**Exercise description**
Copy every line of the entries that includes the word "zwart".

**Data for analysis**
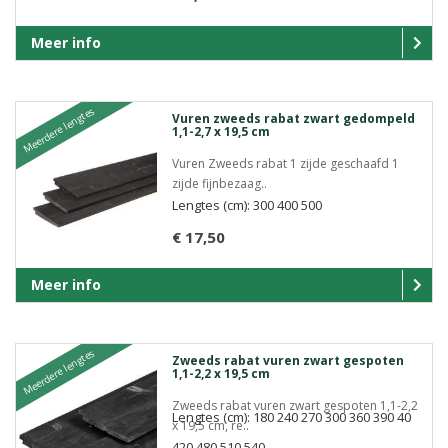
Meer info
Meerdere lengtes
Vuren zweeds rabat zwart gedompeld
1,1-2,7 x 19,5 cm
Vuren Zweeds rabat 1 zijde geschaafd 1
zijde fijnbezaag..
Lengtes (cm): 300 400 500
€ 17,50
Meer info
Meerdere lengtes
Zweeds rabat vuren zwart gespoten
1,1-2,2 x 19,5 cm
Zweeds rabat vuren zwart gespoten 1,1-2,2
Lengtes (cm): 180 240 270 300 360 390 40
x 19,5 cm, re..
420 480 510 540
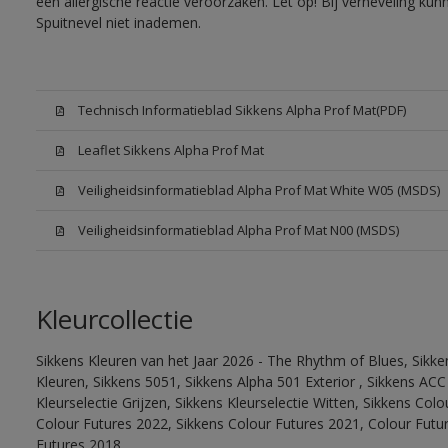
een allergische reactie veroorzaken. Let op! Bij verneveling ku
Spuitnevel niet inademen.
Technisch Informatieblad Sikkens Alpha Prof Mat(PDF)
Leaflet Sikkens Alpha Prof Mat
Veiligheidsinformatieblad Alpha Prof Mat White W05 (MSDS)
Veiligheidsinformatieblad Alpha Prof Mat N00 (MSDS)
Kleurcollectie
Sikkens Kleuren van het Jaar 2026 - The Rhythm of Blues, Sikk
Kleuren, Sikkens 5051, Sikkens Alpha 501 Exterior , Sikkens ACC
Kleurselectie Grijzen, Sikkens Kleurselectie Witten, Sikkens Col
Colour Futures 2022, Sikkens Colour Futures 2021, Colour Futu
Futures 2018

**Result**
Vuren zweeds rabat zwart gedompeld
Zweeds rabat vuren zwart gespoten
Zweeds rabat vuren zwart gespoten 1,1-2,2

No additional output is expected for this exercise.